The design presented here, capable of millidegree stability in both space and time, is one of the most stable and accurate when compared with similar commercial and custom built designs described in the literature. The justifications for this level of temperature control were delineated in the introduction, namely that quantitative analysis of critical phenomena in the form of critical exponents requires this level of resolution, and that observation of noncritical miscibility transitions for quasiequilibrium conditions requires the elimination of temperature gradients. The apparatus was successfully applied to imaging miscibility transitions in a ternary lipid system which displays L_o-L_d phase coexistence. The phase diagram was subsequently mapped out with respect to temperature and composition and is depicted in Fig. 5.

A temperature-controlled sample bath suitable for optical microscopy was presented.
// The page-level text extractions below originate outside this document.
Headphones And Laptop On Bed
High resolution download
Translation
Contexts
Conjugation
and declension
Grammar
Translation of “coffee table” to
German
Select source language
The sample chamber design depends intimately on the system and the type of measurement desired.

It insulated the sample from the environment to maintain adiabaticity for measurements of equilibrium parameters, and it was heated uniformly in the vicinity of the sample to avoid temperature gradients and convection of the bath. A constant temperature bath surrounded the sample because the heater could not be placed directly on the sample. All of these considerations led to the development of a bath that was stable and accurate to a few millidegrees.